Un rideau se souleva derrière l'une des fenêtres qu'il surveillait et il ressentit une appréhension en croyant apercevoir une ombre familière. Il avait foncé sans réfléchir, poussé par le devoir, mais était-il prêt à croiser son regard, à entendre sa voix ? Et que ferait-il si elle se cachait là ?
Vers 22 heures, l'une des deux portes du garage qui jouxtait la demeure s'ouvrit. Un homme apparut, un sac-poubelle à la main qu'il alla jeter dans un container au fond du jardin. Tom s'approcha de lui. L'homme perçut sa présence et se retourna.
– Je peux faire quelque chose pour vous ? lui demanda-t-il.
– Je l'espère, répondit Tom en présentant son insigne. J'ai deux questions à vous poser.
– Il est un peu tard, vous ne trouvez pas ?
– Je peux revenir demain avec un mandat, si vous préférez.
– Un mandat de quoi ?
– De perquisitionner votre domicile, votre bureau, éplucher vos comptes en banque.
– Et pour quelles raisons obtiendrez-vous un tel mandat ?
– Complicité d'évasion d'un prisonnier fédéral, monsieur Pyzer, ou dois-je vous appeler Reiner puisque c'était votre nom de famille avant que vous n'en changiez ? Je suis marshal, vous avocat, vous savez que les juges sont bien disposés à notre égard.

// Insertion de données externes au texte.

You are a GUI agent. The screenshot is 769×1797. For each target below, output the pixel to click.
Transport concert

– Je ne suis pas pénaliste et je ne vois pas à quoi vous faites allusion.
Tom lui montra la photo d'Agatha, Max l'examina sans sourciller.
– Elle s'est évadée ?
– J'espère que vous êtes plus convaincant lorsque vous plaidez.

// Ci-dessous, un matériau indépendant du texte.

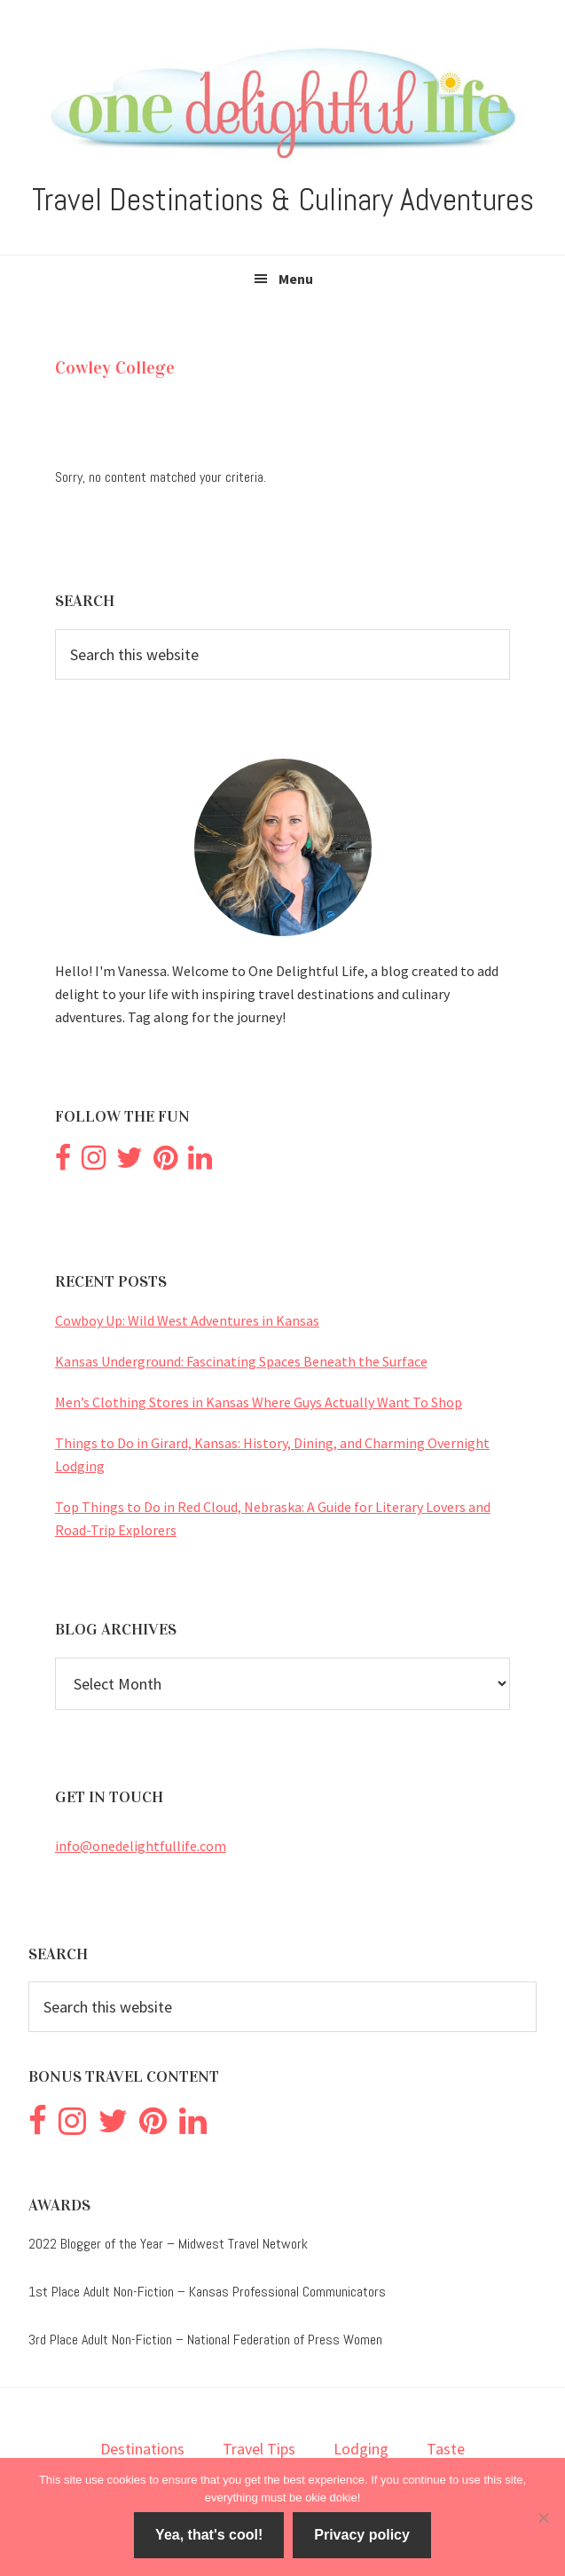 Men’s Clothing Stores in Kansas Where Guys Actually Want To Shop (258, 1402)
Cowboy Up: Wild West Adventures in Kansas (187, 1320)
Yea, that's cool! (209, 2534)
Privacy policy (362, 2534)
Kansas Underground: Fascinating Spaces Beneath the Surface (241, 1361)
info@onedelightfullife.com (140, 1846)
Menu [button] (296, 279)
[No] (543, 2517) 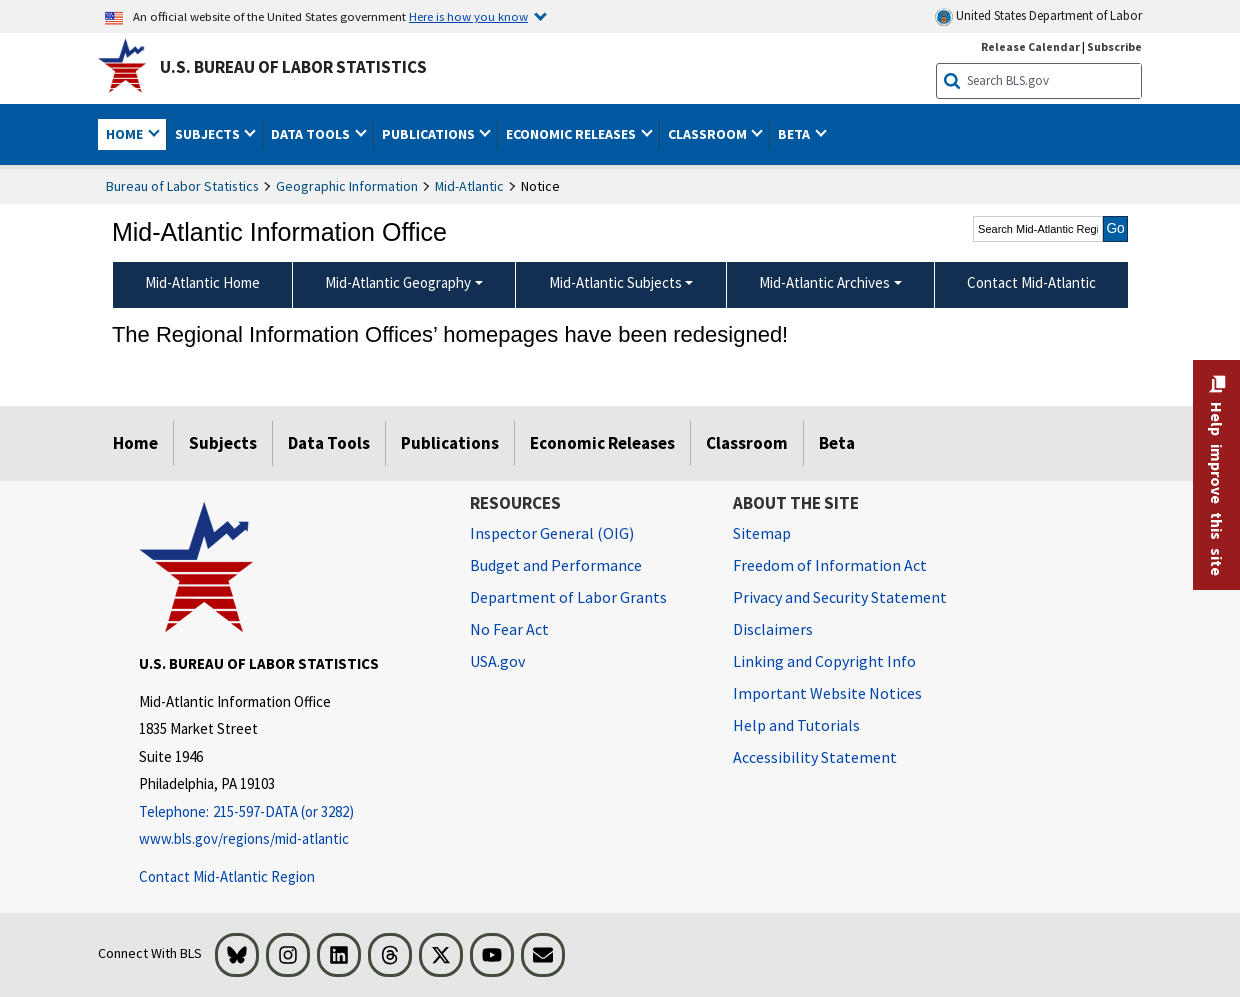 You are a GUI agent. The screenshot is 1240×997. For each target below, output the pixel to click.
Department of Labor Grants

– Comme vous le voyez, je me débrouille plutôt pas mal, répliqua Max.
– Justement, vous avez une belle vie, que vous partagez avec une belle femme, ce serait stupide de vous retrouver derrière des barreaux pour avoir menti à un officier fédéral.
Max fusilla Tom d'un regard qui en disait long sur ce qu'il pensait de lui.
– Revenez demain avec votre mandat, je n'ai rien à cacher, vous ne m'intimidez pas.
Il laissa Tom en plan et s'éloigna.
– Vous êtes allé la voir combien de fois en prison ? cria Tom dans son dos.
Max s'arrêta et se retourna.
– Réfléchissez bien à votre réponse, demain j'aurai en main la liste des visites qu'elle a reçues.
– Vous ne m'y trouverez pas, j'ai changé de vie en même temps que de nom, tout cela appartient au passé.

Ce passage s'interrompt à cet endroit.